Two-sport athletes are increasingly more common in professional sports; especially in baseball and football. You don’t have to look too hard to see the success of two-sport athletes either. Last week’s NFC Championship game featured two quarterbacks who had the option to pursue a professional baseball or football career. It’s the success of athletes like Russell Wilson and Colin Kaepernick that have the Colorado Rockies excited about their two-sport prospect who has chosen baseball as his walking path.
If you haven’t heard of Kyle Parker, then it won’t be long before you do. The former Clemson quarterback has found a home in the Rockies farm system and appears to be the future of the Colorado Rockies. In an effort to bring the future to Denver much quicker, Parker is harnessing the athleticism learned on the gridiron to transition from the outfield to first base. Which is precisely where the Colorado Rockies want him.

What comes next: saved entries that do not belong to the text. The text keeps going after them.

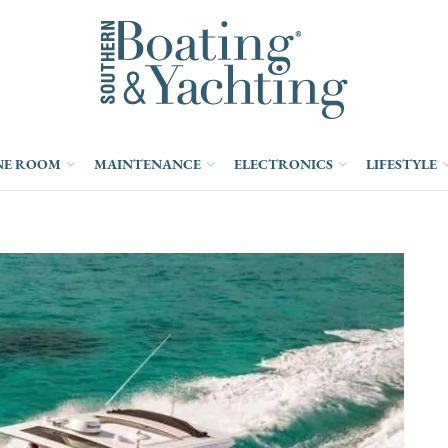
NE ROOM
MAINTENANCE
ELECTRONICS
LIFESTYLE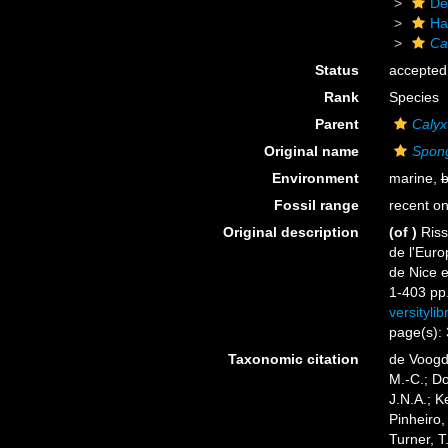
De
Ha
Ca
Status
accepted
Rank
Species
Parent
Calyx
Original name
Spong
Environment
marine,
b
Fossil range
recent on
Original description
(of
)
Riss
de l'Euro
de Nice 
1-403 pp.,
versityli
page(s):
Taxonomic citation
de Voogd,
M.-C.; D
J.N.A.; K
Pinheiro,
Turner, T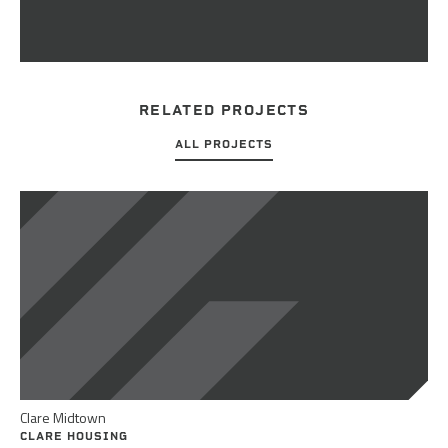
RELATED PROJECTS
ALL PROJECTS
Clare Midtown
CLARE HOUSING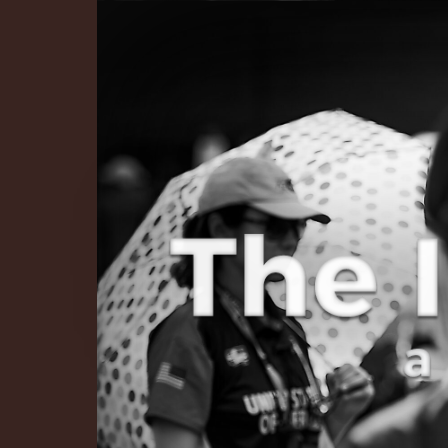
The Infinite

Kyle Parker is the perfect replacement for Todd Helton. He has the power and pop at the plate a younger Todd Helton possessed; see his three 20-home run seasons in Double-A Tulsa. His 6-foot, 200-pound frame, one that does not induce impressions of power or intimidation, would enjoy hitting in the friendly confines of Coors Field.
With the signing of Justin Morneau in the offseason, it is clear the Rockies are hoping Parker is their long-term solution for a first baseman. While Morneau buys the Rox time, Parker has a few holes to sure up. Rest assured, he’s putting in the work to get there.
First, he’ll need to learn the position of first base. It was once believed you could hide your weaker fielders at first base, but the advantages of a defensively poised first baseman are too numerous to miss out on. Kyle Parker’s transition from the outfield to first base, despite his superb athleticism, will take time and reps. He’s been reported to be staying later into the night to field extra grounders and learn the ins and outs of first base during offseason workouts.
Another weakness Parker is looking to remedy is pitch recognition. Film study has shown that in spite of his remarkable power, his hands are still slow to some pitches. The Rockies firmly believe that this is due to lack of experience, not lack of ability. Look for Parker to get opportunities to grow in Triple-A Colorado Springs where the pitching is as close to big league pitching as you can find.
Though we likely won’t get to see Kyle Parker in the purple and silver this year, he is on the fast track to the big league roster. With big league pop, athleticism, and versatility the only thing keeping Parker off of first base in Denver is experience. That will come with time. And the Rockies are ok with that.
As the Colorado Rockies actively move into rebuilding their roster, it is evident that Justin Morneau’s signing was nothing more than a temporary fill-in. With Morneau’s career nearing its end and Kyle Parker in need of a year or two of growth, the Rockies have made all the right moves in setting up for their future at first base. A future that finally seems to be pointing to brighter days ahead.